As the hype around Ernie met the reality of Chinese censorship, several experts pointed out that difficulty of building large language models (LLMs) in the communist country. Google’s former CEO and chairman, Eric Schmidt, in talk at the Harvard Kennedy School of Government, in October 2023, said: “They [China] were late to the party. They didn’t get to this [LLM] AI space early enough.” Mr. Schmidt further pointed out that lack of training data on language and China’s unfamiliarity with open-source ideas may make the Chinese fall behind in global AI race.
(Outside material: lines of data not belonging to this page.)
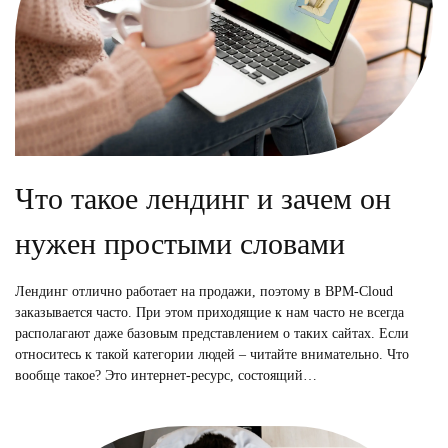
Что такое лендинг и зачем он
нужен простыми словами
Лендинг отлично работает на продажи, поэтому в BPM-Cloud
заказывается часто. При этом приходящие к нам часто не всегда
располагают даже базовым представлением о таких сайтах. Если
относитесь к такой категории людей – читайте внимательно. Что
вообще такое? Это интернет-ресурс, состоящий…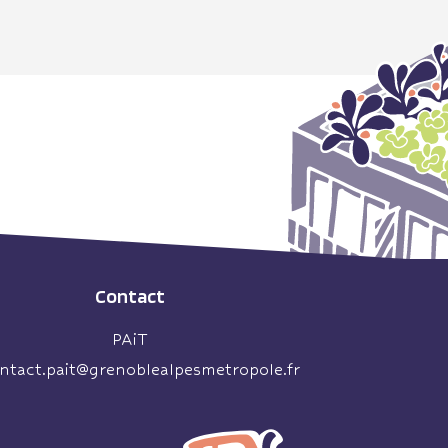
Contact
PAiT
ntact.pait@grenoblealpesmetropole.fr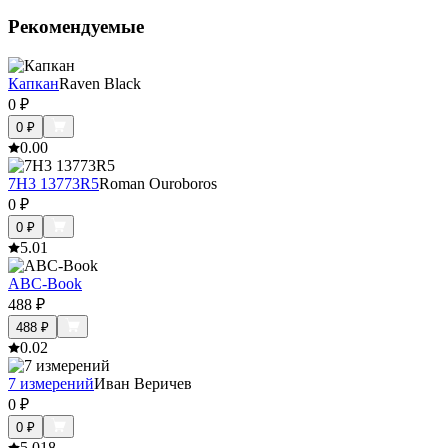
Рекомендуемые
Капкан
Raven Black
0
₽
0
₽
0.0
0
7H3 13773R5
Roman Ouroboros
0
₽
0
₽
5.0
1
ABC-Book
488
₽
488
₽
0.0
2
7 измерений
Иван Веричев
0
₽
0
₽
5.0
18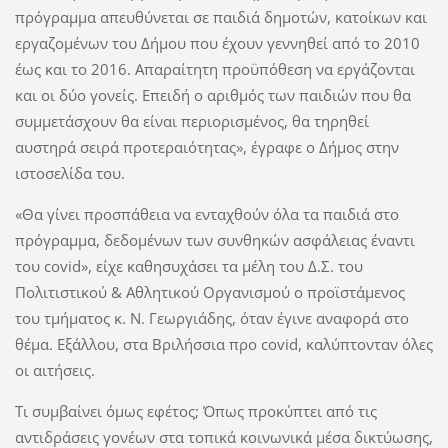
πρόγραμμα απευθύνεται σε παιδιά δημοτών, κατοίκων και
εργαζομένων του Δήμου που έχουν γεννηθεί από το 2010
έως και το 2016. Απαραίτητη προϋπόθεση να εργάζονται
και οι δύο γονείς. Επειδή ο αριθμός των παιδιών που θα
συμμετάσχουν θα είναι περιορισμένος, θα τηρηθεί
αυστηρά σειρά προτεραιότητας», έγραφε ο Δήμος στην
ιστοσελίδα του.
«Θα γίνει προσπάθεια να ενταχθούν όλα τα παιδιά στο
πρόγραμμα, δεδομένων των συνθηκών ασφάλειας έναντι
του covid», είχε καθησυχάσει τα μέλη του Δ.Σ. του
Πολιτιστικού & Αθλητικού Οργανισμού ο προϊστάμενος
του τμήματος κ. Ν. Γεωργιάδης, όταν έγινε αναφορά στο
θέμα. Εξάλλου, στα Βριλήσσια προ covid, καλύπτονταν όλες
οι αιτήσεις.
Τι συμβαίνει όμως εφέτος; Όπως προκύπτει από τις
αντιδράσεις γονέων στα τοπικά κοινωνικά μέσα δικτύωσης,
As these Chinese tech giants trailed, the U.S. tech giants marched forward with their advances in LLMs. Microsoft-backed OpenAI cultivated a new crop of reasoning chatbots with its ‘O’ series that were better than ChatGPT. These AI models were the first to introduce inference-time scaling, which refers to how an AI model handles increasing amounts of data when it is giving answers.
While the Chinese tech giants languished, a Zhejiang-based hedge fund, High-Flyer, that used AI for trading, set up its own AI lab, DeepSeek, in April 2024. Within a year, the AI spin off developed the DeepSeek-v2 model that performed well on several benchmarks and was able to provide the service at a significantly lower cost than other Chinese LLMs.
When DeepSeek-v3 was launched in December, it stunned AI companies. The Mixture-of-Expert (MoE) model was pre-trained on 14.8 trillion tokens with 671 billion total parameters of which 37 billion are activated for each token.